Cecil B. DeMille beispielsweise war ein Meisterregisseur der Stummfilmzeit und blieb es bis in die Fünfzigerjahre. Ihm wurde vieles nachgesehen. Dass er am Set auch seine Leute in Gefahr brachte, als er etwa bei der Arbeit an "Samson und Delilah" 1949 von einem Darsteller verlangte, mit einem Löwen zu kämpfen, ist eine viel zitierte Anekdote - zur Rechenschaft wurde er nicht gezogen.

Cecil B. DeMille gefährdete Schauspieler. Aber man verzieh ihm. Er war ja ein Genie

DeMille war tatsächlich ein Meister. Als er nach Los Angeles kam, war die Stadt ein Kuhkaff in der Wüste und das Kino eine junge Industrie, in der sich Menschen zusammenfanden, die im restlichen Land kaum Teil eines Establishments werden konnten. Junge Frauen suchten dort ihr Glück, auch hinter der Kamera. Die Regisseure und Produzenten waren Immigrantenkinder der ersten Generation, oft Juden aus Osteuropa, die keine Chancengleichheit erwarten konnten im restlichen Amerika. In der Filmindustrie aber konnte jeder etwas werden. Cecil B. DeMille war cholerisch, erschien kostümiert am Set und brachte sein Team in Gefahr - aber man entschuldigte das. Filme wie "Die zehn Gebote" machten das Kino erst zu dem, was es heute ist.

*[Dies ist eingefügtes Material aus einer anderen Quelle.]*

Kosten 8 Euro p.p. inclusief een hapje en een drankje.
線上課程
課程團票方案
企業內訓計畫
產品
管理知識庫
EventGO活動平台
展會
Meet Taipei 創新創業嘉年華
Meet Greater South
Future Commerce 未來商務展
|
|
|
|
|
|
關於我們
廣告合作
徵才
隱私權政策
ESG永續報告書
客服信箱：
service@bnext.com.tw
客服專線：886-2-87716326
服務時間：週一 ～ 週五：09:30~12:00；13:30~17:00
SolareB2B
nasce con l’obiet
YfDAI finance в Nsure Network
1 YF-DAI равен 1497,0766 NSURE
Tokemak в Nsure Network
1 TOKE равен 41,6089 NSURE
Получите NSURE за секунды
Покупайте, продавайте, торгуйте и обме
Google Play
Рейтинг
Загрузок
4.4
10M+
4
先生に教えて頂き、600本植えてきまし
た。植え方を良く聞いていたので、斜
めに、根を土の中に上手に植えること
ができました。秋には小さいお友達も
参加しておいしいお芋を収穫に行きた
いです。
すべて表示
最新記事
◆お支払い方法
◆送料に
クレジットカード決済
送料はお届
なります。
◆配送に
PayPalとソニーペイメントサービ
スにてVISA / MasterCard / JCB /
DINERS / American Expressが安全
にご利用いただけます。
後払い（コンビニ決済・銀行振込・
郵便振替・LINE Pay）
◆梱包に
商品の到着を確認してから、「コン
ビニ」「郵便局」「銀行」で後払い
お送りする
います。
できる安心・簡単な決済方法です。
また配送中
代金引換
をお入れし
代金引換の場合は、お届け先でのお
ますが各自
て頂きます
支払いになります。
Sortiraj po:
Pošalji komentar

Auf Dieter Wedel trifft das nicht zu. Seine Fernseh-Mehrteiler waren Straßenfeger, aber sie waren es zu einer Zeit, als die Konkurrenz nicht sehr groß war. Die privaten Sender waren neu, es wurden Einschaltquoten erreicht, die heute nicht mehr vorstellbar sind. "Der große Bellheim" oder der "Schattenmann" waren erfolgreich, aber dass sie das Fernsehen neu erfanden, darf man bezweifeln. Sie waren gute Unterhaltung, mehr nicht.

Das ist wichtig, weil es mit der Frage zu tun hat, warum es bei den Sendern so wenig Enthusiasmus gab, Wedel zur Rechenschaft zu ziehen, nicht einmal, als ärztliche Atteste belegten, dass er Schauspielerinnen physisch verletzt haben sollte. Weil die Sender eben nicht funktionierten wie das Hollywood der ersten Stunde, sondern wie ein Herrenklub des Establishments. Homogene Machtstrukturen, in denen die meisten einen ähnlichen Hintergrund haben, führen dazu, dass jemand gedeckt wird, der recht mittelmäßig ist, weil alle Klubmitglieder das so vereinbart haben. Man braucht jedenfalls viel Fantasie, um sich vorzustellen, dass eine Gruppe, in der Frauen sitzen, die genauso viel Macht haben wie die Männer, Vorwürfe der Vergewaltigung und Belästigung einfach wegwischt.